▶ ASSIGNMENT: Repeat every record below exactly as written.
DATA EXCERPTS Start Marker
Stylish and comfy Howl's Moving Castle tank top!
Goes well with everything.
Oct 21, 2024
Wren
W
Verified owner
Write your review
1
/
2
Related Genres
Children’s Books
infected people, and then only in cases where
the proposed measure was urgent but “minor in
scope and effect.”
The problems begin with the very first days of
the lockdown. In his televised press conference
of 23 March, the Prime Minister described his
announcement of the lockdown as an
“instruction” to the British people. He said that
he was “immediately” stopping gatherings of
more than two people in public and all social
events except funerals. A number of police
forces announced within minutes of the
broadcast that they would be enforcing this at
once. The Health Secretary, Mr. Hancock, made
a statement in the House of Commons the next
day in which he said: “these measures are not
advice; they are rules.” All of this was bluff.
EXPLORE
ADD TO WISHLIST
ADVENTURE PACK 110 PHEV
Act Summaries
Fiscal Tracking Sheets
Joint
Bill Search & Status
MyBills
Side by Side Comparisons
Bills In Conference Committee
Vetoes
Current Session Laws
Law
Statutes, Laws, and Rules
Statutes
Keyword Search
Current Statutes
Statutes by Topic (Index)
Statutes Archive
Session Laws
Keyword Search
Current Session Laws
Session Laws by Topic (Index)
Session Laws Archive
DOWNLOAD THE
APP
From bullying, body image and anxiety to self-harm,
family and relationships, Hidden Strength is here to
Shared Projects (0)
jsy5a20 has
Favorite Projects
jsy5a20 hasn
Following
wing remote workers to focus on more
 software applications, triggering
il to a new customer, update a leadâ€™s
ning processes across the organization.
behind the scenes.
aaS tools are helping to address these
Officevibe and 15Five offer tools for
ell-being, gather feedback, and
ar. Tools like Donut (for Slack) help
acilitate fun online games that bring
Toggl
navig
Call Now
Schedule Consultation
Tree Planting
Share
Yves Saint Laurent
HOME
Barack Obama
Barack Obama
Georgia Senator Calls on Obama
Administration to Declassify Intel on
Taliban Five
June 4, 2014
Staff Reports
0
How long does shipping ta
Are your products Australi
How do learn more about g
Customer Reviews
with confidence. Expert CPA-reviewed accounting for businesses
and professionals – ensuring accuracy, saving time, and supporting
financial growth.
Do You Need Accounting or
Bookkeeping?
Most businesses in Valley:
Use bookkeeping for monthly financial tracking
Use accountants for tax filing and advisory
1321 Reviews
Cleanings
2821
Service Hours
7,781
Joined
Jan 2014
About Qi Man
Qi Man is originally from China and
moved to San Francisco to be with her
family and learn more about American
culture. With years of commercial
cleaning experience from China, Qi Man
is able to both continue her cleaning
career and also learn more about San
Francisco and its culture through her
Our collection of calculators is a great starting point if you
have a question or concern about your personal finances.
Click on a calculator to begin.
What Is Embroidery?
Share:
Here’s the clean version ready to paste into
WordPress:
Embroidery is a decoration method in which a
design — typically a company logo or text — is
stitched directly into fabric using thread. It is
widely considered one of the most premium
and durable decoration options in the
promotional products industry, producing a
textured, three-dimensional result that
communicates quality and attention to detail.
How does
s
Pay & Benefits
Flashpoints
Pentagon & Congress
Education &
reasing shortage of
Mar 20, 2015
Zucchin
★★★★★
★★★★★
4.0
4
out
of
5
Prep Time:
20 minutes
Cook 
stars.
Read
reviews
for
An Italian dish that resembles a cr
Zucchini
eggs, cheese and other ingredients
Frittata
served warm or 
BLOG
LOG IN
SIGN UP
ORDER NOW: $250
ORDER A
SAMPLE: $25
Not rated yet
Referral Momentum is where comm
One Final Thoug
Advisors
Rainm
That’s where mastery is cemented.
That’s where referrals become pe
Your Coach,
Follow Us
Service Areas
DATA EXCERPTS End Marker
▶ ANSWER FOR THE TASK:
Stylish and comfy Howl's Moving Castle tank top!
Goes well with everything.
Oct 21, 2024
Wren
W
Verified owner
Write your review
1
/
2
Related Genres
Children’s Books
infected people, and then only in cases where
the proposed measure was urgent but “minor in
scope and effect.”
The problems begin with the very first days of
the lockdown. In his televised press conference
of 23 March, the Prime Minister described his
announcement of the lockdown as an
“instruction” to the British people. He said that
he was “immediately” stopping gatherings of
more than two people in public and all social
events except funerals. A number of police
forces announced within minutes of the
broadcast that they would be enforcing this at
once. The Health Secretary, Mr. Hancock, made
a statement in the House of Commons the next
day in which he said: “these measures are not
advice; they are rules.” All of this was bluff.
EXPLORE
ADD TO WISHLIST
ADVENTURE PACK 110 PHEV
Act Summaries
Fiscal Tracking Sheets
Joint
Bill Search & Status
MyBills
Side by Side Comparisons
Bills In Conference Committee
Vetoes
Current Session Laws
Law
Statutes, Laws, and Rules
Statutes
Keyword Search
Current Statutes
Statutes by Topic (Index)
Statutes Archive
Session Laws
Keyword Search
Current Session Laws
Session Laws by Topic (Index)
Session Laws Archive
DOWNLOAD THE
APP
From bullying, body image and anxiety to self-harm,
family and relationships, Hidden Strength is here to
Shared Projects (0)
jsy5a20 has
Favorite Projects
jsy5a20 hasn
Following
wing remote workers to focus on more
 software applications, triggering
il to a new customer, update a leadâ€™s
ning processes across the organization.
behind the scenes.
aaS tools are helping to address these
Officevibe and 15Five offer tools for
ell-being, gather feedback, and
ar. Tools like Donut (for Slack) help
acilitate fun online games that bring
Toggl
navig
Call Now
Schedule Consultation
Tree Planting
Share
Yves Saint Laurent
HOME
Barack Obama
Barack Obama
Georgia Senator Calls on Obama
Administration to Declassify Intel on
Taliban Five
June 4, 2014
Staff Reports
0
How long does shipping ta
Are your products Australi
How do learn more about g
Customer Reviews
with confidence. Expert CPA-reviewed accounting for businesses
and professionals – ensuring accuracy, saving time, and supporting
financial growth.
Do You Need Accounting or
Bookkeeping?
Most businesses in Valley:
Use bookkeeping for monthly financial tracking
Use accountants for tax filing and advisory
1321 Reviews
Cleanings
2821
Service Hours
7,781
Joined
Jan 2014
About Qi Man
Qi Man is originally from China and
moved to San Francisco to be with her
family and learn more about American
culture. With years of commercial
cleaning experience from China, Qi Man
is able to both continue her cleaning
career and also learn more about San
Francisco and its culture through her
Our collection of calculators is a great starting point if you
have a question or concern about your personal finances.
Click on a calculator to begin.
What Is Embroidery?
Share:
Here’s the clean version ready to paste into
WordPress:
Embroidery is a decoration method in which a
design — typically a company logo or text — is
stitched directly into fabric using thread. It is
widely considered one of the most premium
and durable decoration options in the
promotional products industry, producing a
textured, three-dimensional result that
communicates quality and attention to detail.
How does
s
Pay & Benefits
Flashpoints
Pentagon & Congress
Education &
reasing shortage of
Mar 20, 2015
Zucchin
★★★★★
★★★★★
4.0
4
out
of
5
Prep Time:
20 minutes
Cook 
stars.
Read
reviews
for
An Italian dish that resembles a cr
Zucchini
eggs, cheese and other ingredients
Frittata
served warm or 
BLOG
LOG IN
SIGN UP
ORDER NOW: $250
ORDER A
SAMPLE: $25
Not rated yet
Referral Momentum is where comm
One Final Thoug
Advisors
Rainm
That’s where mastery is cemented.
That’s where referrals become pe
Your Coach,
Follow Us
Service Areas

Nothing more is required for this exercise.